第197話 水を求めて

「じゃあ先輩。ちょっと近くの散策。第一に水ですね。あと、あれば――食べ物もるといいですよね?」

「ああ、だなー。まあ食べ物は――難しいだろうが。水は欲しいな」

「ですよね。喉もちょっと乾いてきてますし。最悪――食べ物は今のところなくてもいけます」


 手作りの松明に火が付いたところで、悠宇とちかはすぐに次の行動。水探しを開始した。

 手作りの松明がどのくらい持つのかわからないため。2人の行動は迅速だった。

 とりあえず話が終わるとすぐに2人は丘を少し下り。水。または食料になりそうなものを探しだした。

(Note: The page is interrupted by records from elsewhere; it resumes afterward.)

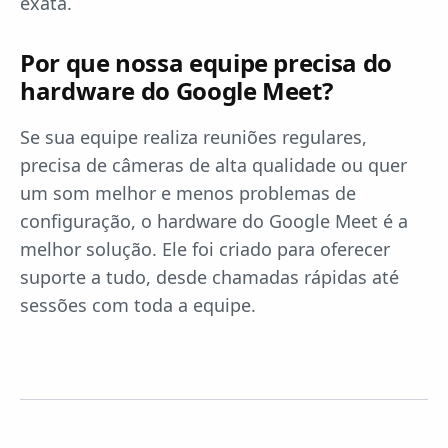
exata.
Por que nossa equipe precisa do
hardware do Google Meet?
Se sua equipe realiza reuniões regulares,
precisa de câmeras de alta qualidade ou quer
um som melhor e menos problemas de
configuração, o hardware do Google Meet é a
melhor solução. Ele foi criado para oferecer
suporte a tudo, desde chamadas rápidas até
sessões com toda a equipe.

 あたりはすでに暗くなっているが。悠宇とちかで作った松明は以外にも、というか。2人の予想以上に足元を照らすには十分だった。悠宇が多めにボロ布を巻いたことも幸いか。そこそこしっかりした火がついている。そして風も今はほとんどないため。火が消えそうな心配も今のところなかった。

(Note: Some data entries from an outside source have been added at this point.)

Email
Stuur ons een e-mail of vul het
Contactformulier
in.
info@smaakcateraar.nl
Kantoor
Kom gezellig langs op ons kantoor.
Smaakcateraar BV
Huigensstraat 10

 とまあ、松明を作るまでは――まあできなくはない事だろう。しかし、普通ならそう簡単に水が見つかるというそんな都合の良いことはないだろう。

 ないのが普通なのだが――。

 丘を下りて少し歩いたところでだった。


「あれ?先輩なんか水の音――?聞こえませんか?」


 まずちかが歩きながら音に気が付き。それとほぼ同時に悠宇も音に気が付いた。そして2人で注意しつつよくまわりを見ていくと――。


「「――川!」」


 小さな川。小川があった。細い川だが水がちゃんと流れている。

 小川を見つけた2人はすぐに小川へと近寄った。本当に、運の良い二人というべきか。

 ちなみに、この時の2人は自分たちがもともと歩いてきた方。線路がある方とは反対側におりていた。何故わざわざ知らない方向へと暗闇の中おりたのかというと。丘に来るときに特に川があった記憶がなかったからだ。なら知らない方に何かあるかもしれないと2人は来た方とは逆におりてみると――たまたま小川があったのだった。

 運は2人の見方をしているらしい。

 

「飲めるかはだが。手は洗えるな」


 悠宇は小川のところまで来ると、近くの大小の石を集めて、松明を地面に刺した――というより石で固定した。

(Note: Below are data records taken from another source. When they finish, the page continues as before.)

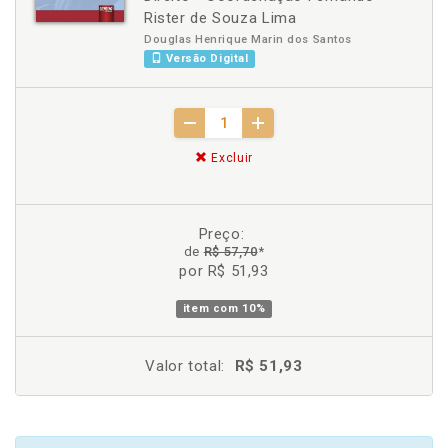
Rister de Souza Lima
Douglas Henrique Marin dos Santos
Versão Digital
Excluir
Preço:
de
R$ 57,70
*
por R$ 51,93
item com
10%
Valor total:
R$ 51,93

 風がないのでしっかり固定すれば倒れる心配もなく。松明の火もまだしっかり燃えているので、松明の近くだけだが。それでも松明を手にもたずとも小川の水がそこそこはっきり見えるレベルであたりを明るくしていた。

 ちなみに川の水は見た目はかなり綺麗だ。松明の火で浅い小川の底が見えている。とりあえず2人は川へと手を付けてみるのだった。